## SOURCE INFORMATION

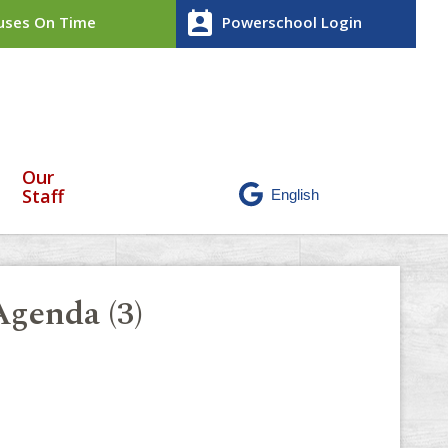
perm_contact_calendar
ses On Time
Powerschool Login
Our
Staff
genda (3)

## TASK BRIEF
The answer must be an exact copy of every record above, minus the pictures.

## ANSWER SECTION
perm_contact_calendar
ses On Time
Powerschool Login
Our
Staff
genda (3)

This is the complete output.